→ **Required action**: What you produce should be an exact transcription of the data, minus any pictures.

+++ Data extract

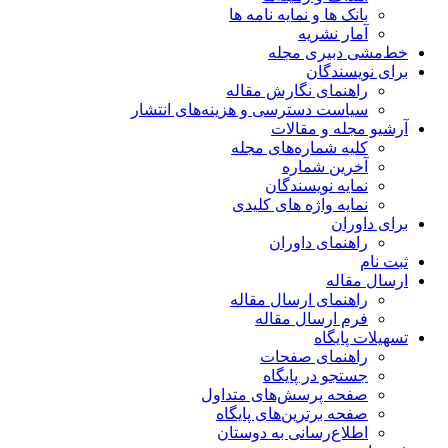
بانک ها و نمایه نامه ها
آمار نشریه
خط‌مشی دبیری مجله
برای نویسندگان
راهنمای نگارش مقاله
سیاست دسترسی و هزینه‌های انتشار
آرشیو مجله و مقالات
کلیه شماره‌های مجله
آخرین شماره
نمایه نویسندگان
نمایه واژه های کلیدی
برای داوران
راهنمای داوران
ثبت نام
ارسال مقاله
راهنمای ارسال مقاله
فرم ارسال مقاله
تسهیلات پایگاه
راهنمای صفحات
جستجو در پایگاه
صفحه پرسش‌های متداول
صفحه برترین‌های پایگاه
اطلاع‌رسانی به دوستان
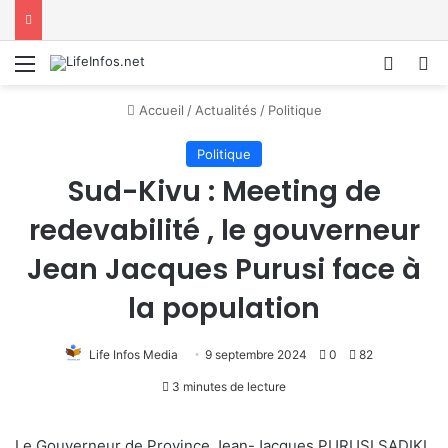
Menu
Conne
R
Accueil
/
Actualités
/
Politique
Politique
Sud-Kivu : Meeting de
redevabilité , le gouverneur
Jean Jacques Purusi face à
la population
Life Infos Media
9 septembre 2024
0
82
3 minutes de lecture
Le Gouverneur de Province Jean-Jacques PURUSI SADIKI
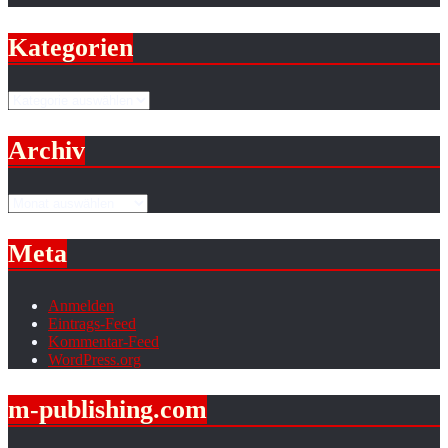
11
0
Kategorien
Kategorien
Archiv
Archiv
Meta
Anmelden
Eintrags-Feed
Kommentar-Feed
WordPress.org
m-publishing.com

++++++

→ **Output for this task**:
بانک ها و نمایه نامه ها
آمار نشریه
خط‌مشی دبیری مجله
برای نویسندگان
راهنمای نگارش مقاله
سیاست دسترسی و هزینه‌های انتشار
آرشیو مجله و مقالات
کلیه شماره‌های مجله
آخرین شماره
نمایه نویسندگان
نمایه واژه های کلیدی
برای داوران
راهنمای داوران
ثبت نام
ارسال مقاله
راهنمای ارسال مقاله
فرم ارسال مقاله
تسهیلات پایگاه
راهنمای صفحات
جستجو در پایگاه
صفحه پرسش‌های متداول
صفحه برترین‌های پایگاه
اطلاع‌رسانی به دوستان
Menu
Conne
R
Accueil
/
Actualités
/
Politique
Politique
Sud-Kivu : Meeting de
redevabilité , le gouverneur
Jean Jacques Purusi face à
la population
Life Infos Media
9 septembre 2024
0
82
3 minutes de lecture
Le Gouverneur de Province Jean-Jacques PURUSI SADIKI
11
0
Kategorien
Kategorien
Archiv
Archiv
Meta
Anmelden
Eintrags-Feed
Kommentar-Feed
WordPress.org
m-publishing.com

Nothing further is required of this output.